Month: January 2014

Improving Survival After Myocardial Infarction

A 78-year-old man comes to the physician because of a 6-month history of mild to moderate shortness of breath when climbing stairs. He had a myocardial infarction 2 years ago and has had an ejection fraction of 30% since then. His only medication is a β-adrenergic blocking agent. The lungs are clear to auscultation. Cardiac examination shows an S4 gallop. There is no peripheral edema. Laboratory studies are within normal limits. An ECG shows no acute changes. Which of the following is the most appropriate pharmacotherapy?

A) α-Adrenergic blocking agent

B) Angiotensin-converting enzyme (ACE) inhibitor

C) Angiotensin2-receptor blocking agent

D) Nitrates

E) Thiazide diuretic

F) Aspirin

G) α-Adrenergic Agonist

H) Furosemide

I) Digoxin

J) Warfarin

K) Enoxaparin

Through multiple studies we have come to understand that Beta blockers have been shown to improve survival after myocardial infarction (MI) by decreasing both oxygen demand and the incidence of ventricular arrhythmia. The patient in the vignette above is already on a Beta blocker, what other medication would be most appropriate?

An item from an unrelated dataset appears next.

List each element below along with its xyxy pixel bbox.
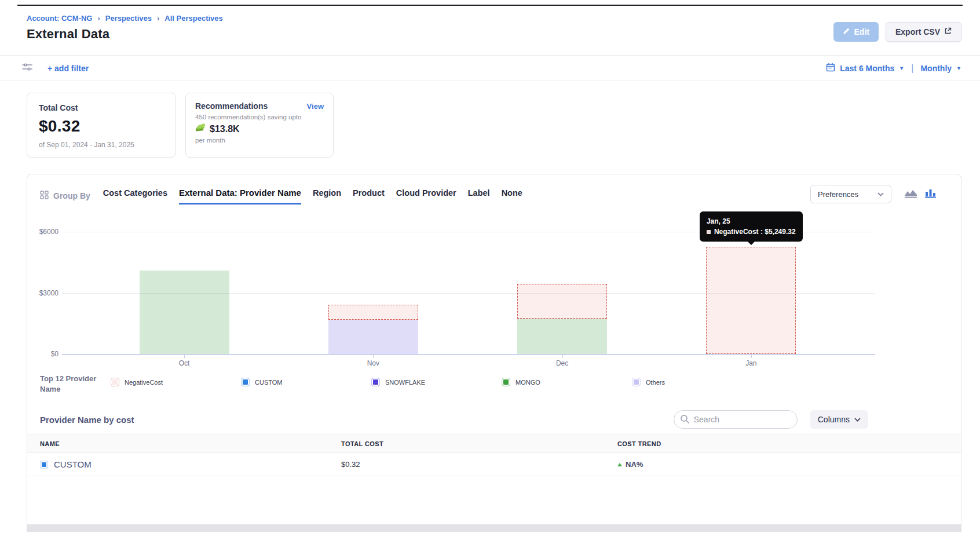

Angiotensin-converting enzyme (ACE) inhibitors such as enalapril, have been shown to improve survival in post-MI patients who have ejection fractions less than 40%. A low ejection fraction will cause a myriad of consequences, one in particular (pre-renal azotemia  acute kidney injury (AKI).

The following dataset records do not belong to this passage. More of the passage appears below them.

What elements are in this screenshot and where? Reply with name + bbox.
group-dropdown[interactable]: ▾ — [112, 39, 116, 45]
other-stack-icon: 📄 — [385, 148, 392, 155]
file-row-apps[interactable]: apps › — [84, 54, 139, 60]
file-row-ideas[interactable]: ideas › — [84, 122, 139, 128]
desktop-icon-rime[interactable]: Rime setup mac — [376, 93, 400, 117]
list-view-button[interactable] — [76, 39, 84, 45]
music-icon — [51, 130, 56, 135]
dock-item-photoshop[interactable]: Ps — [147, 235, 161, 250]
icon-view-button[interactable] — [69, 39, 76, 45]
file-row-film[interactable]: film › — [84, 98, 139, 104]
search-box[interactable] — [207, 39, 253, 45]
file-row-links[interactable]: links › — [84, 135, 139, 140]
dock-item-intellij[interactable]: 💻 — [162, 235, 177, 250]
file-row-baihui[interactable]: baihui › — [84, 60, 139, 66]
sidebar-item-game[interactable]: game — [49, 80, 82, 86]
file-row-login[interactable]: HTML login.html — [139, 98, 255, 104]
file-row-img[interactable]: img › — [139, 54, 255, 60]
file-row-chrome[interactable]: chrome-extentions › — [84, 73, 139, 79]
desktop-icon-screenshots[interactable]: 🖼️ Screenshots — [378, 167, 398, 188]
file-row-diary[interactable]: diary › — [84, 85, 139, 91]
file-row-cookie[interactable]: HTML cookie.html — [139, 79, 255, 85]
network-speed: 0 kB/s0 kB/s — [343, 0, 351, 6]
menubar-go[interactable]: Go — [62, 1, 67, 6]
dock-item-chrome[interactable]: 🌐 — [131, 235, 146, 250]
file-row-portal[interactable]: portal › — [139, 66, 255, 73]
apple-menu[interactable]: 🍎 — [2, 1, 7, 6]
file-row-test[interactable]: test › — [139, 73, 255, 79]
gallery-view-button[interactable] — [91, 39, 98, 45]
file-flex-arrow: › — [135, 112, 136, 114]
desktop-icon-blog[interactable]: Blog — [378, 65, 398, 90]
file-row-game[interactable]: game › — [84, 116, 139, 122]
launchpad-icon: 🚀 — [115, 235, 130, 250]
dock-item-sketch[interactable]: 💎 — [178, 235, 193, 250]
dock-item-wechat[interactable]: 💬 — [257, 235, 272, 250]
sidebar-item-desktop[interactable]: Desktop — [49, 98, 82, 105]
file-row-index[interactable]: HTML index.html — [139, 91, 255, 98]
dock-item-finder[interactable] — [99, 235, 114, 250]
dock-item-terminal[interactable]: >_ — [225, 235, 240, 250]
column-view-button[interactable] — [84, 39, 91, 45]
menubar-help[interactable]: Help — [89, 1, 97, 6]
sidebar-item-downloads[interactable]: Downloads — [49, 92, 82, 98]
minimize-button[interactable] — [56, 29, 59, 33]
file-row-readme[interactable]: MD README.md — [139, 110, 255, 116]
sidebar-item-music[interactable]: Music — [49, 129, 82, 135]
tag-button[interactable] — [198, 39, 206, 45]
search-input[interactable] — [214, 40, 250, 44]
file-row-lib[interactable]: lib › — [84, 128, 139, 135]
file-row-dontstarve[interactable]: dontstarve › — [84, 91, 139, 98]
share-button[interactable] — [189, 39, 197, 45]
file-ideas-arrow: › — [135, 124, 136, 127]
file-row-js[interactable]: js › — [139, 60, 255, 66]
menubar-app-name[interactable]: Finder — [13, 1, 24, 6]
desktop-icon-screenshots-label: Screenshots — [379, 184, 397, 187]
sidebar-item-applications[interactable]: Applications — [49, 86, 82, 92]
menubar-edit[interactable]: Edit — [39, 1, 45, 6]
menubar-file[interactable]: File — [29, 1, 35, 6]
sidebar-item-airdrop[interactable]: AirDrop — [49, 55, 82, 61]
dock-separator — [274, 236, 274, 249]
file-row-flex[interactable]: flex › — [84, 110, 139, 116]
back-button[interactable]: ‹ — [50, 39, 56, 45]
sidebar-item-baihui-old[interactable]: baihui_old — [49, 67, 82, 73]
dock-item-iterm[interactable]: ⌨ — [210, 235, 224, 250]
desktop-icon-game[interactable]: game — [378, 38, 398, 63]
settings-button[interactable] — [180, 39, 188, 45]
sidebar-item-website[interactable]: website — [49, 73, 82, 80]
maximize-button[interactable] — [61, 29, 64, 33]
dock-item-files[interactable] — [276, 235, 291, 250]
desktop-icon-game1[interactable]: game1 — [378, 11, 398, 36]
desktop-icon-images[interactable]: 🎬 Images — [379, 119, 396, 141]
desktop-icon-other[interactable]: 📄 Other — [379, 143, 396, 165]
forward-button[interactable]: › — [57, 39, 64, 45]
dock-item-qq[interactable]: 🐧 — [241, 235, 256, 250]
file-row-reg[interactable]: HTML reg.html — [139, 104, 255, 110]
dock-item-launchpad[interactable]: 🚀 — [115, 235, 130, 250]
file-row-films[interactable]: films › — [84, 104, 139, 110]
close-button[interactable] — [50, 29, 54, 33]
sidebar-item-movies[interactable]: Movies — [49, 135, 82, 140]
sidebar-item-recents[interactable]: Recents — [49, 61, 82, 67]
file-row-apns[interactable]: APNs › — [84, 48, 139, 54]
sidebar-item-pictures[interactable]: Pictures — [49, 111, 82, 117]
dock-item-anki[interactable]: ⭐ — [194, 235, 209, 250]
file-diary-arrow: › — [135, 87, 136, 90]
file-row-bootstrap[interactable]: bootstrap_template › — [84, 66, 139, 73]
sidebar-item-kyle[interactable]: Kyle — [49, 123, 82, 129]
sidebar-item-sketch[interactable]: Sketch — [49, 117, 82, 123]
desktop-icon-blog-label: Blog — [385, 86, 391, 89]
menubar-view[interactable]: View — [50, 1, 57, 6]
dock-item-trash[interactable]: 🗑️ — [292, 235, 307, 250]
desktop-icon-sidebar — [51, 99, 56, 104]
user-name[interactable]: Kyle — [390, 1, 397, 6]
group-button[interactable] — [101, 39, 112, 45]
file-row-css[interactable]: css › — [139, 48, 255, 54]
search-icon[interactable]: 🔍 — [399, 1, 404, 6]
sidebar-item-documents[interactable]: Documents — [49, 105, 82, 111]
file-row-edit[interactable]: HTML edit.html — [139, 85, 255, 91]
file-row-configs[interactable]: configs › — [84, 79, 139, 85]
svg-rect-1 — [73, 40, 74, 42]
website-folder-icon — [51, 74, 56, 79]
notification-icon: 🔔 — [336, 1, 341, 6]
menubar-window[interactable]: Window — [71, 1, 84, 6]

It is our duty as medical doctors to take additional measures to limit infarct size and to reduce remodeling we do this with the use of nitroglycerin or angiotensin-converting enzyme (ACE) inhibitors.

Nitroglycerin can limit infarct size, infarct expansion and remodeling, but large-scale studies have not demonstrated clear mortality benefit following acute MI (1). However, clinical trials have shown that ACE inhibitors can improve survival in patients with reduced LV systolic function or heart failure after MI as well as reduce remodeling and left ventricular dilation (LVD) (2). Initial evidence that ACE inhibitors attenuated LV dilatation after MI came from studies in selected patients with LV impairment, anterior MI or Q-wave MI (3). However, evidence that ACE inhibitor treatment improves LV remodeling in patients with a patent IRA and in studies in which high proportions of patients received thrombolysis has been conflicting (4). Benefit from ACE inhibitor treatment thus seems to be greatest in patients at higher risk of LV dilatation due to more extensive infarction, particularly those with anterior or Q-wave infarction with an occluded IRA.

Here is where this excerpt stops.